[Problem description]: Report each line of the data below in which "Hall" appears.
-------
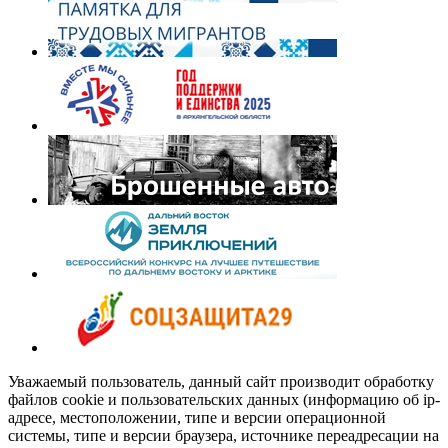
Уважаемый пользователь, данный сайт производит обработку
файлов cookie и пользовательских данных (информацию об ip-
адресе, местоположении, типе и версии операционной
системы, типе и версии браузера, источнике переадресации на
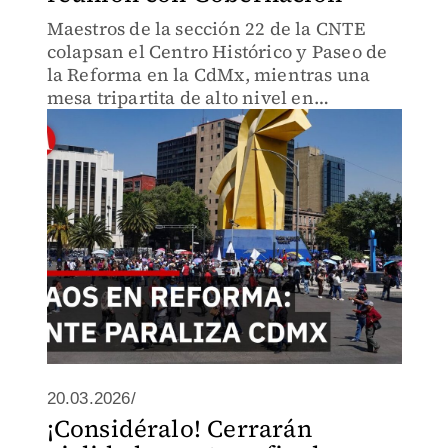
Maestros de la sección 22 de la CNTE
colapsan el Centro Histórico y Paseo de
la Reforma en la CdMx, mientras una
mesa tripartita de alto nivel en
Gobernación busca frenar la amenaza
de bloqueos en el aeropuerto.
20.03.2026/
¡Considéralo! Cerrarán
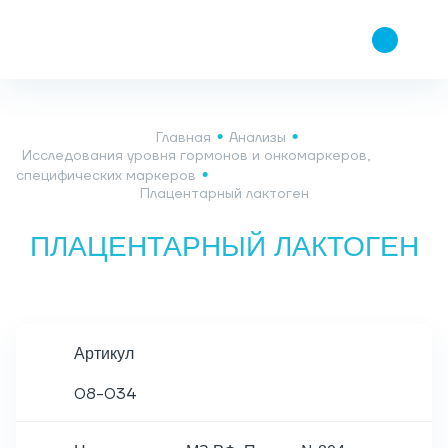
Главная
Анализы
Исследования уровня гормонов и онкомаркеров,
специфических маркеров
Плацентарный лактоген
ПЛАЦЕНТАРНЫЙ ЛАКТОГЕН
Артикул
08-034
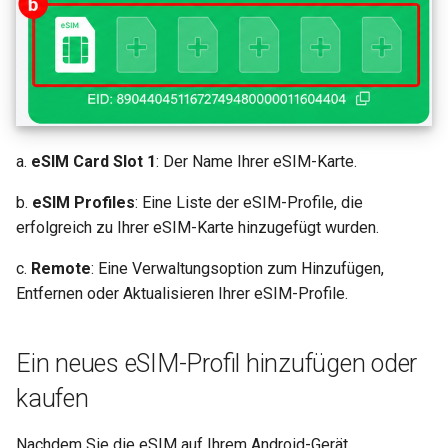
a.
eSIM Card Slot 1
: Der Name Ihrer eSIM-Karte.
b.
eSIM Profiles
: Eine Liste der eSIM-Profile, die
erfolgreich zu Ihrer eSIM-Karte hinzugefügt wurden.
c.
Remote
: Eine Verwaltungsoption zum Hinzufügen,
Entfernen oder Aktualisieren Ihrer eSIM-Profile.
Ein neues eSIM-Profil hinzufügen oder
kaufen
Nachdem Sie die eSIM auf Ihrem Android-Gerät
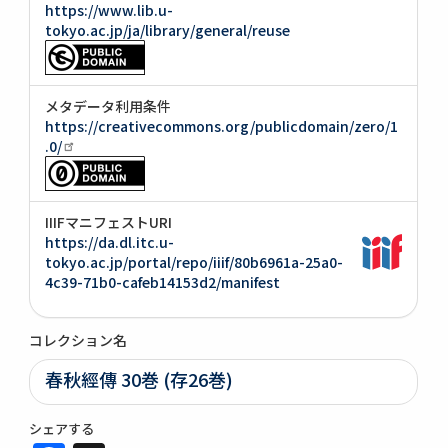
https://www.lib.u-
tokyo.ac.jp/ja/library/general/reuse
メタデータ利用条件
https://creativecommons.org/publicdomain/zero/1
.0/
IIIFマニフェストURI
https://da.dl.itc.u-
tokyo.ac.jp/portal/repo/iiif/80b6961a-25a0-
4c39-71b0-cafeb14153d2/manifest
コレクション名
春秋經傳 30巻 (存26巻)
シェアする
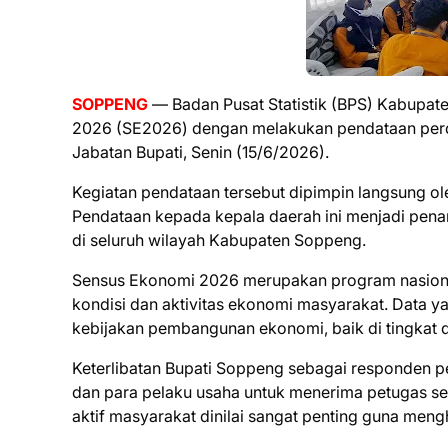
SOPPENG
— Badan Pusat Statistik (BPS) Kabupa
2026 (SE2026) dengan melakukan pendataan perd
Jabatan Bupati, Senin (15/6/2026).
Kegiatan pendataan tersebut dipimpin langsung 
Pendataan kepada kepala daerah ini menjadi pen
di seluruh wilayah Kabupaten Soppeng.
Sensus Ekonomi 2026 merupakan program nasion
kondisi dan aktivitas ekonomi masyarakat. Data 
kebijakan pembangunan ekonomi, baik di tingkat 
Keterlibatan Bupati Soppeng sebagai responden 
dan para pelaku usaha untuk menerima petugas sen
aktif masyarakat dinilai sangat penting guna meng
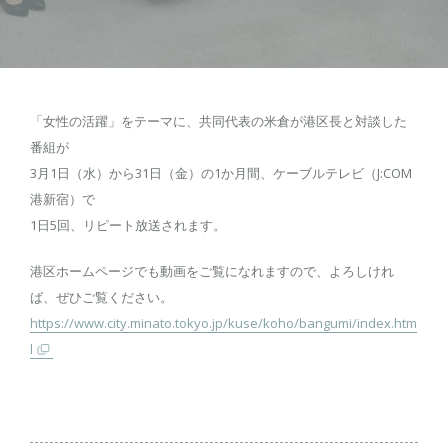
「女性の活躍」をテーマに、共同代表の米倉が港区長と対談した
番組が
3月1日（水）から31日（金）の1か月間、ケーブルテレビ（J:COM
港新宿）で
1日5回、リピート放送されます。
港区ホームページでも動画をご覧になれますので、よろしけれ
ば、ぜひご覧ください。
https://www.city.minato.tokyo.jp/kuse/koho/bangumi/index.htm
l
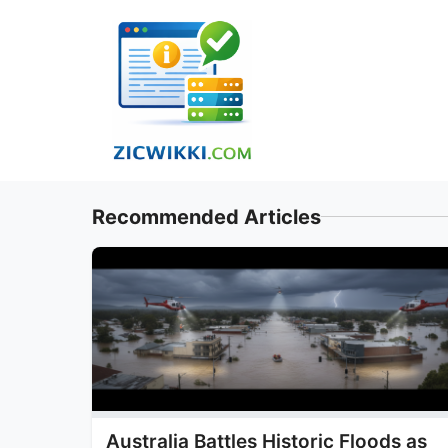
Skip
to
content
Recommended Articles
Australia Battles Historic Floods as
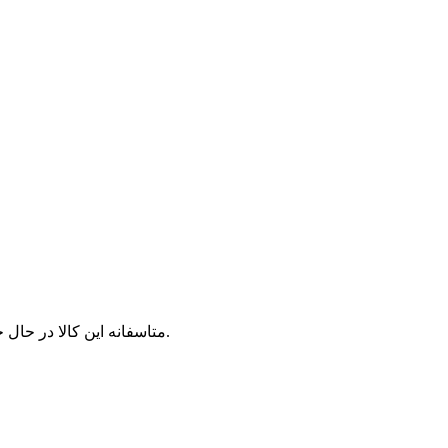
متاسفانه این کالا در حال حاضر موجود نیست. می‌توانید از محصولات مشابه این کالا دیدن نمایید.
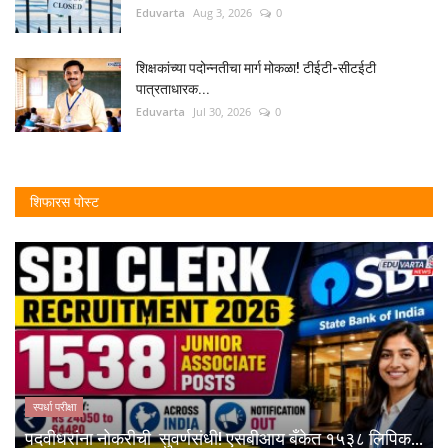
Eduvarta
Aug 3, 2026
0
शिक्षकांच्या पदोन्नतीचा मार्ग मोकळा! टीईटी-सीटईटी
पात्रताधारक...
Eduvarta
Jul 30, 2026
0
शिफारस पोस्ट
स्पर्धा परीक्षा
पदवीधरांना नोकरीची सुवर्णसंधी! एसबीआय बँकेत १५३८ लिपिक...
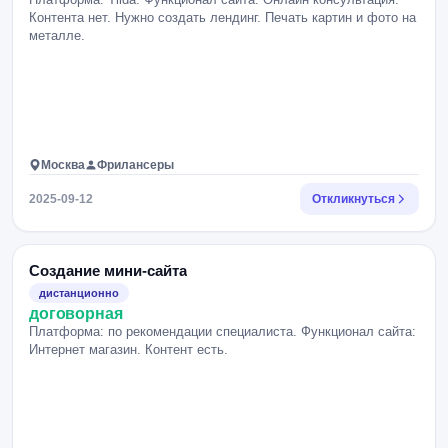
Контента нет. Нужно создать лендинг. Печать картин и фото на
металле.
Москва
Фрилансеры
2025-09-12
Откликнуться
Создание мини-сайта
дистанционно
договорная
Платформа: по рекомендации специалиста. Функционал сайта:
Интернет магазин. Контент есть.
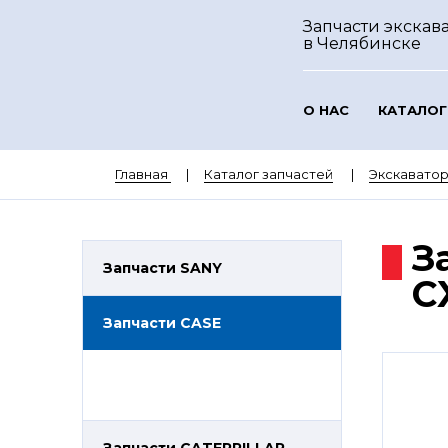
Запчасти экскава
в Челябинске
О НАС
КАТАЛОГ
Главная
Каталог запчастей
Экскавато
З
Запчасти SANY
C
Запчасти CASE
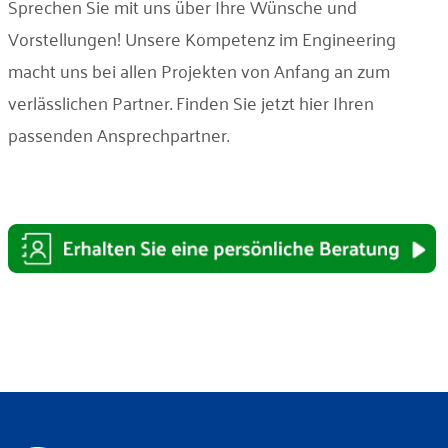
Sprechen Sie mit uns über Ihre Wünsche und
Vorstellungen! Unsere Kompetenz im Engineering
macht uns bei allen Projekten von Anfang an zum
verlässlichen Partner. Finden Sie jetzt hier Ihren
passenden Ansprechpartner.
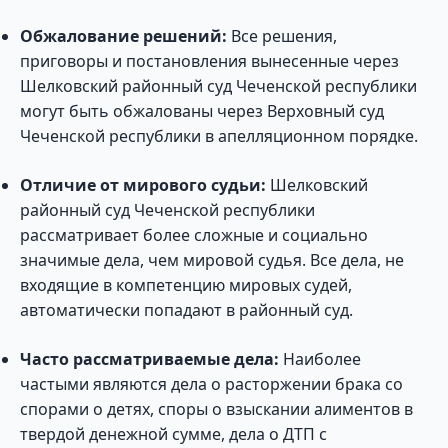
Обжалование решений:
Все решения,
приговоры и постановления вынесенные через
Шелковский районный суд Чеченской республики
могут быть обжалованы через Верховный суд
Чеченской республики в апелляционном порядке.
Отличие от мирового судьи:
Шелковский
районный суд Чеченской республики
рассматривает более сложные и социально
значимые дела, чем мировой судья. Все дела, не
входящие в компетенцию мировых судей,
автоматически попадают в районный суд.
Часто рассматриваемые дела:
Наиболее
частыми являются дела о расторжении брака со
спорами о детях, споры о взыскании алиментов в
твердой денежной сумме, дела о ДТП с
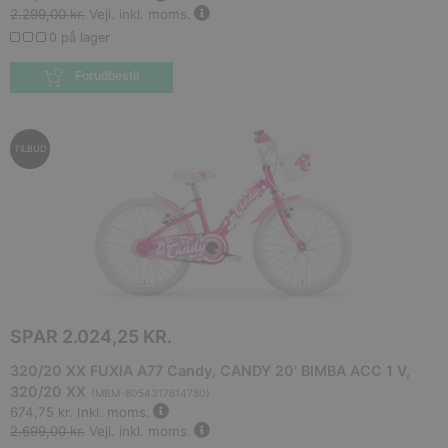
2.299,00 kr.
Vejl. inkl. moms.
0 på lager
Forudbestil
TILBUD
SPAR
2.024,25 KR.
320/20 XX FUXIA A77 Candy, CANDY 20' BIMBA ACC 1 V,
320/20 XX
(
MBM-8054317614780
)
674,75 kr.
Inkl. moms.
2.699,00 kr.
Vejl. inkl. moms.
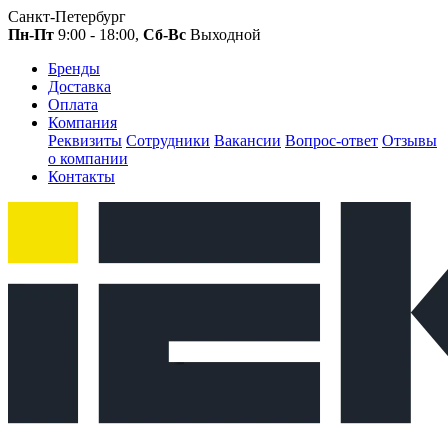
Санкт-Петербург
Пн-Пт
9:00 - 18:00,
Сб-Вс
Выходной
Бренды
Доставка
Оплата
Компания
Реквизиты
Сотрудники
Вакансии
Вопрос-ответ
Отзывы
о компании
Контакты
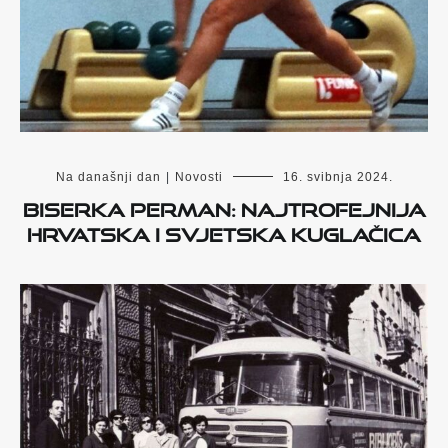
Na današnji dan
|
Novosti
16. svibnja 2024.
Biserka Perman: najtrofejnija
hrvatska i svjetska kuglačica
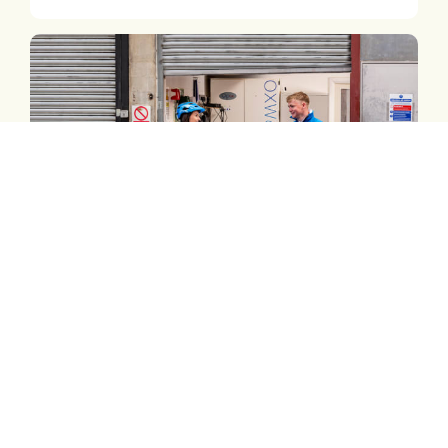
28 décembre 2022
| Business
Livraison de produits
de nettoyage à sec par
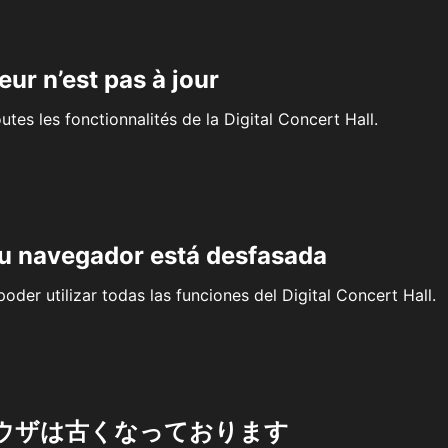
eur n’est pas à jour
outes les fonctionnalités de la Digital Concert Hall.
su navegador está desfasada
oder utilizar todas las funciones del Digital Concert Hall.
ウザは古くなっております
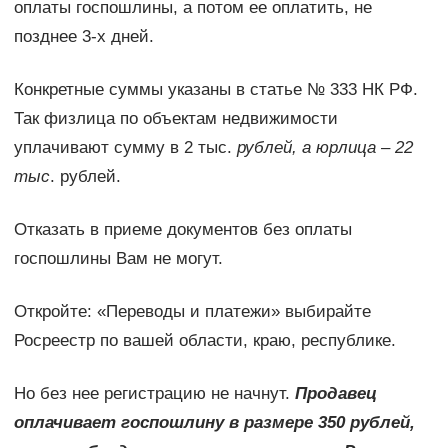
оплаты госпошлины, а потом ее оплатить, не
позднее 3-х дней.
Конкретные суммы указаны в статье № 333 НК РФ.
Так физлица по объектам недвижимости
уплачивают сумму в 2 тыс.
рублей, а юрлица – 22
тыс
. рублей.
Отказать в приеме документов без оплаты
госпошлины Вам не могут.
Откройте: «Переводы и платежи» выбирайте
Росреестр по вашей области, краю, республике.
Но без нее регистрацию не начнут.
Продавец
оплачивает госпошлину в размере 350 рублей,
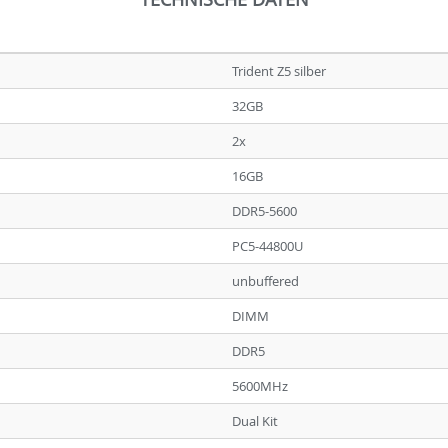
Trident Z5 silber
32GB
2x
16GB
DDR5-5600
PC5-44800U
unbuffered
DIMM
DDR5
5600MHz
Dual Kit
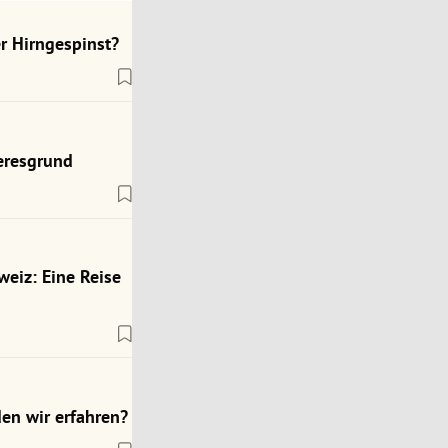
r Hirngespinst?
eresgrund
weiz: Eine Reise
en wir erfahren?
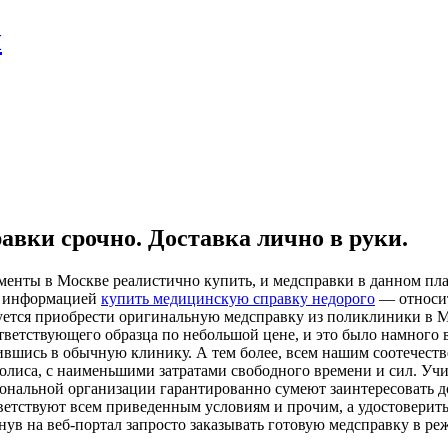
л
вки срочно. Доставка лично в руки.
менты в Москве реалистично купить, и медсправки в данном план
 с информацией
купить медицинскую справку недорого
— относит
буется приобрести оригинальную медсправку из поликлиники в Мо
ответствующего образца по небольшой цене, и это было намного 
вшись в обычную клинику. А тем более, всем нашим соотечеств
олиса, с наименьшими затратами свободного времени и сил. Учи
ональной организации гарантированно сумеют заинтересовать д
ветствуют всем приведенным условиям и прочим, а удостоверитьс
янув на веб-портал запросто заказывать готовую медсправку в р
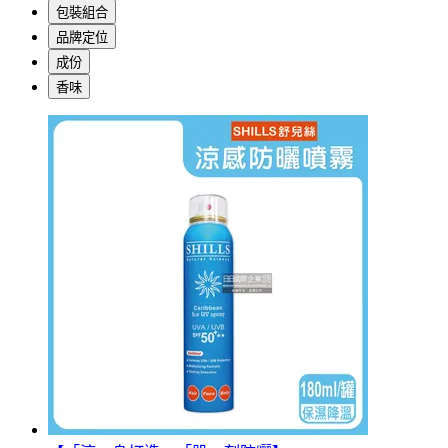
包裝組合
品牌定位
成份
香味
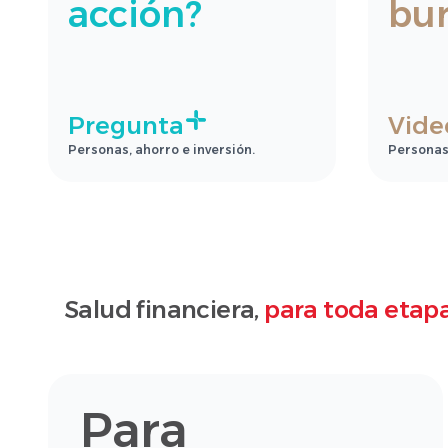
acción?
bur
Pregunta
Vide
Personas, ahorro e inversión.
Personas,
Salud financiera,
para toda etapa
Para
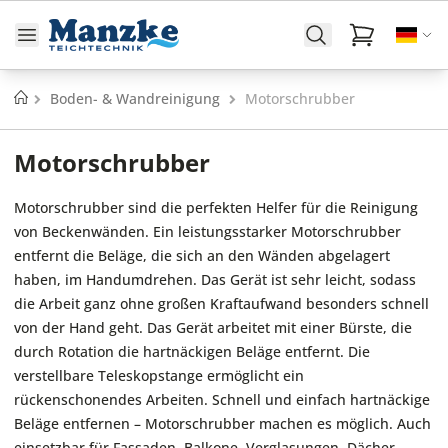
Startseite
Boden- & Wandreinigung
Motorschrubber
Motorschrubber
Motorschrubber sind die perfekten Helfer für die Reinigung
von Beckenwänden. Ein leistungsstarker Motorschrubber
entfernt die Beläge, die sich an den Wänden abgelagert
haben, im Handumdrehen. Das Gerät ist sehr leicht, sodass
die Arbeit ganz ohne großen Kraftaufwand besonders schnell
von der Hand geht. Das Gerät arbeitet mit einer Bürste, die
durch Rotation die hartnäckigen Beläge entfernt. Die
verstellbare Teleskopstange ermöglicht ein
rückenschonendes Arbeiten. Schnell und einfach hartnäckige
Beläge entfernen – Motorschrubber machen es möglich. Auch
einsetzbar für Fassaden, Balkone, Verglasungen, Dächer,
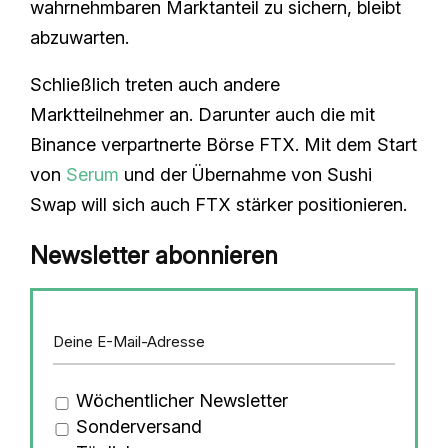
wahrnehmbaren Marktanteil zu sichern, bleibt
abzuwarten.
Schließlich treten auch andere
Marktteilnehmer an. Darunter auch die mit
Binance verpartnerte Börse FTX. Mit dem Start
von
Serum
und der Übernahme von Sushi
Swap will sich auch FTX stärker positionieren.
Newsletter abonnieren
Wöchentlicher Newsletter
Sonderversand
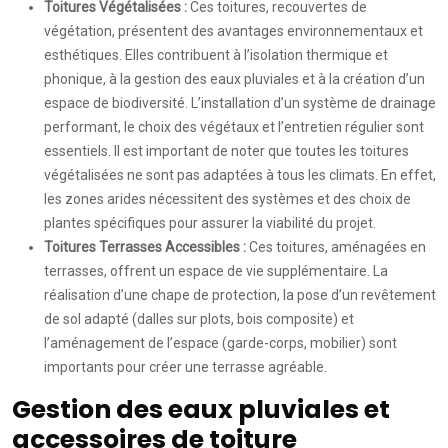
Toitures Végétalisées :
Ces toitures, recouvertes de
végétation, présentent des avantages environnementaux et
esthétiques. Elles contribuent à l’isolation thermique et
phonique, à la gestion des eaux pluviales et à la création d’un
espace de biodiversité. L’installation d’un système de drainage
performant, le choix des végétaux et l’entretien régulier sont
essentiels. Il est important de noter que toutes les toitures
végétalisées ne sont pas adaptées à tous les climats. En effet,
les zones arides nécessitent des systèmes et des choix de
plantes spécifiques pour assurer la viabilité du projet.
Toitures Terrasses Accessibles :
Ces toitures, aménagées en
terrasses, offrent un espace de vie supplémentaire. La
réalisation d’une chape de protection, la pose d’un revêtement
de sol adapté (dalles sur plots, bois composite) et
l’aménagement de l’espace (garde-corps, mobilier) sont
importants pour créer une terrasse agréable.
Gestion des eaux pluviales et
accessoires de toiture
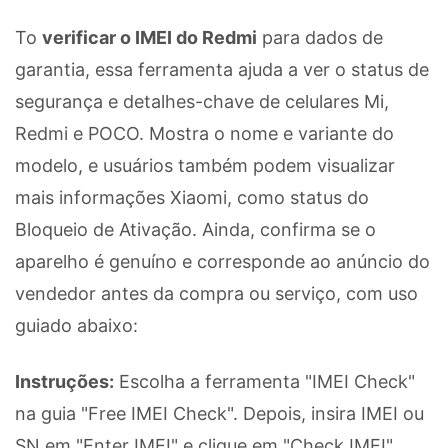
To
verificar o IMEI do Redmi
para dados de
garantia, essa ferramenta ajuda a ver o status de
segurança e detalhes-chave de celulares Mi,
Redmi e POCO. Mostra o nome e variante do
modelo, e usuários também podem visualizar
mais informações Xiaomi, como status do
Bloqueio de Ativação. Ainda, confirma se o
aparelho é genuíno e corresponde ao anúncio do
vendedor antes da compra ou serviço, com uso
guiado abaixo:
Instruções:
Escolha a ferramenta "IMEI Check"
na guia "Free IMEI Check". Depois, insira IMEI ou
SN em "Enter IMEI" e clique em "Check IMEI"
-------
[Result]:
outes les fonctionnalités de la Digital Concert Hall.
oder utilizar todas las funciones del Digital Concert Hall.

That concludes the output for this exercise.